Exercise aim
Among the lines below, a stretch begins at the one with "es ärztliches Feedback" and ends at the one with "Compatibles OLIVETTI". Repeat that stretch exactly, ends included.
Records shown Start Marker
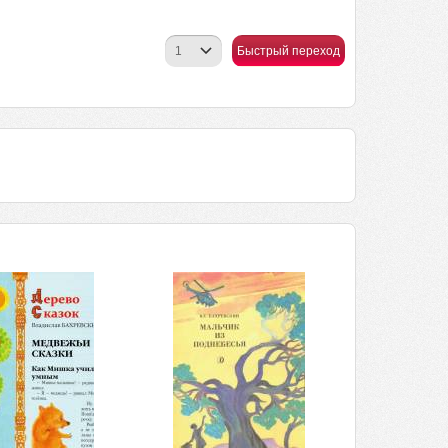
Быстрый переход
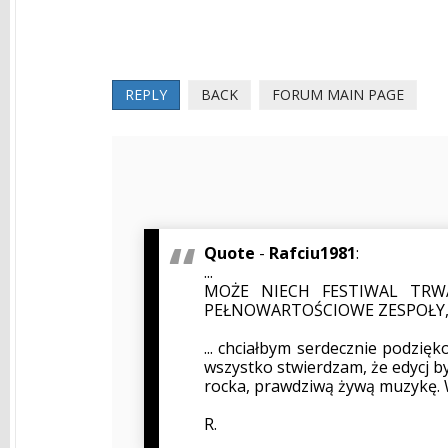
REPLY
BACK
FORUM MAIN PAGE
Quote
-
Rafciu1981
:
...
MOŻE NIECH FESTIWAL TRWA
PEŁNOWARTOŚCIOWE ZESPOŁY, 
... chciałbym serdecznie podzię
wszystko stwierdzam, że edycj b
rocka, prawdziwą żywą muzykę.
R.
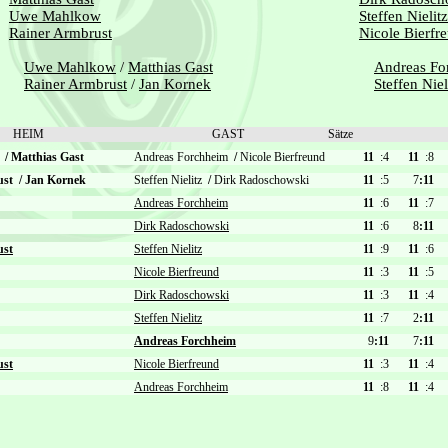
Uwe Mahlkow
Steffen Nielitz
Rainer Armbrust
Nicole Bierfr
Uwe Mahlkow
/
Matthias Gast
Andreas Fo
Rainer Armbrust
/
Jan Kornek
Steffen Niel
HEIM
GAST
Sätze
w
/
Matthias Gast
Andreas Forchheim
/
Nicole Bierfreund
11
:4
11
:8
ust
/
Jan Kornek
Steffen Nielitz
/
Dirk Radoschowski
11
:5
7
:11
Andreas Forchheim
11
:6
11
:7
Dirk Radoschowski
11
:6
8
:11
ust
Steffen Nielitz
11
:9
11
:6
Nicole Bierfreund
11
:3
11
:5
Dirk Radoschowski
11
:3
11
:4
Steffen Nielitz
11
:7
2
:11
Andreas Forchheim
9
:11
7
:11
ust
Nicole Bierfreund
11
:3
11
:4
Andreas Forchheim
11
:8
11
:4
Records shown End Marker
Records shown Start Marker
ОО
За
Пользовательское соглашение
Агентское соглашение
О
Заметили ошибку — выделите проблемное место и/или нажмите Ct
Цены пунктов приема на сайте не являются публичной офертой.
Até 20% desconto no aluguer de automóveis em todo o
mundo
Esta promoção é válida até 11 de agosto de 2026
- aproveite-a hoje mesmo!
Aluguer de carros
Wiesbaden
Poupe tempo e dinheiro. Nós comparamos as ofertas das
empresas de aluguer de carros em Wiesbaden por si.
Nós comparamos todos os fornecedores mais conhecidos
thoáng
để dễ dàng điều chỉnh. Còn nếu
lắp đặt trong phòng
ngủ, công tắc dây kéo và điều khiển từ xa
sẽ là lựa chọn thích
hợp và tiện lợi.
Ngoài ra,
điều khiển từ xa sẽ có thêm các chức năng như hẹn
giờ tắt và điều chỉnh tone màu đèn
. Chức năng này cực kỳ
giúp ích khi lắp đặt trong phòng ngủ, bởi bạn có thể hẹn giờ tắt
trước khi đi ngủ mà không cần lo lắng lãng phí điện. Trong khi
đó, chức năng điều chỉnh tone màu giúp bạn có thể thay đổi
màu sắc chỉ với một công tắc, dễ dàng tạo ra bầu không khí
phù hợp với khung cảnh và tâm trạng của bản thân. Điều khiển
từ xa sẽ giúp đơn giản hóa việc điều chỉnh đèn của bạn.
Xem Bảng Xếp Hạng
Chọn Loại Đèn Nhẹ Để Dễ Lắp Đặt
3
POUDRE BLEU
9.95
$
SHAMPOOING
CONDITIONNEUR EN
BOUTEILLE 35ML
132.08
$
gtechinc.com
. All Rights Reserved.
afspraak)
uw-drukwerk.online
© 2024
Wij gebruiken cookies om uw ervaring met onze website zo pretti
Records shown End Marker
Records shown Start Marker
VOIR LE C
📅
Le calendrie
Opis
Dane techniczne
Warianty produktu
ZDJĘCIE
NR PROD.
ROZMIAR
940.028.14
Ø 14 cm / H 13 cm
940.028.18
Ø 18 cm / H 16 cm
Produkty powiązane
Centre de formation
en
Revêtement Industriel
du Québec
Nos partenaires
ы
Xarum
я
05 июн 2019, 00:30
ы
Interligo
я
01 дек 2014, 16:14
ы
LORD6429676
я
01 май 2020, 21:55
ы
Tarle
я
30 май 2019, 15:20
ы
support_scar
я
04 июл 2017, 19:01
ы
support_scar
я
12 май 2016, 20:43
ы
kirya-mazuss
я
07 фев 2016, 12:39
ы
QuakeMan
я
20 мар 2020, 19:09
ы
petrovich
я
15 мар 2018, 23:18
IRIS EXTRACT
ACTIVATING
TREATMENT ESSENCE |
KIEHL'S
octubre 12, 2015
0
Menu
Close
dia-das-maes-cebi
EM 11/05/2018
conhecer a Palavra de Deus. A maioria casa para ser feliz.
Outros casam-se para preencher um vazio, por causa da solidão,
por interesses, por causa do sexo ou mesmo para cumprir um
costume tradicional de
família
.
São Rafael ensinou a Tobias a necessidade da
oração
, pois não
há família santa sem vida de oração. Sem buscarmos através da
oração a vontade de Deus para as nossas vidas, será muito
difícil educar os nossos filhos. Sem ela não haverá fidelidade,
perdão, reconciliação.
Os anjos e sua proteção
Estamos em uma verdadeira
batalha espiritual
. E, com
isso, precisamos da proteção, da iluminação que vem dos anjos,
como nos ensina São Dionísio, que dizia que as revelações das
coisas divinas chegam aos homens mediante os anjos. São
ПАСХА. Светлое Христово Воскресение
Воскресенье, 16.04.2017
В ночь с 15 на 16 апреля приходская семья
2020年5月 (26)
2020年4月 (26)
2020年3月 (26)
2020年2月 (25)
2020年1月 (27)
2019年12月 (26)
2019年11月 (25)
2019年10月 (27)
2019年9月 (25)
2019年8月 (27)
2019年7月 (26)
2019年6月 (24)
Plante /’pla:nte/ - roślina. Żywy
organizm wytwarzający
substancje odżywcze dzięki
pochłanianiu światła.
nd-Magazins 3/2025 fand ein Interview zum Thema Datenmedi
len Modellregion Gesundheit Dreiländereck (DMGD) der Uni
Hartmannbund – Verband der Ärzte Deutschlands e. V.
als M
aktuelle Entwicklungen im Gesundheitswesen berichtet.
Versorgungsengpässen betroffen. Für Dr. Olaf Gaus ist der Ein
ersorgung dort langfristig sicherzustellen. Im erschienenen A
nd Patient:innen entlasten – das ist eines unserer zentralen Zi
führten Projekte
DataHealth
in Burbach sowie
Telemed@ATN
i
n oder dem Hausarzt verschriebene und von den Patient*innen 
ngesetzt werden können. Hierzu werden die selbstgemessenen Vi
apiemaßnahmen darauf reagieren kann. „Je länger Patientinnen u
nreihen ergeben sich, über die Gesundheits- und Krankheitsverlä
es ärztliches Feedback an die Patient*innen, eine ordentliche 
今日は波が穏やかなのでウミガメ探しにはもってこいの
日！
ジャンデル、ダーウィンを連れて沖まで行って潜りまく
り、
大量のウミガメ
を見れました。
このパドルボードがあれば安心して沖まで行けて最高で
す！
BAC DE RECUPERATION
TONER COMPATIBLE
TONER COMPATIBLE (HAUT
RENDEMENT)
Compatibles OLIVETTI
Records shown End Marker
Solution to the problem
es ärztliches Feedback an die Patient*innen, eine ordentliche 
今日は波が穏やかなのでウミガメ探しにはもってこいの
日！
ジャンデル、ダーウィンを連れて沖まで行って潜りまく
り、
大量のウミガメ
を見れました。
このパドルボードがあれば安心して沖まで行けて最高で
す！
BAC DE RECUPERATION
TONER COMPATIBLE
TONER COMPATIBLE (HAUT
RENDEMENT)
Compatibles OLIVETTI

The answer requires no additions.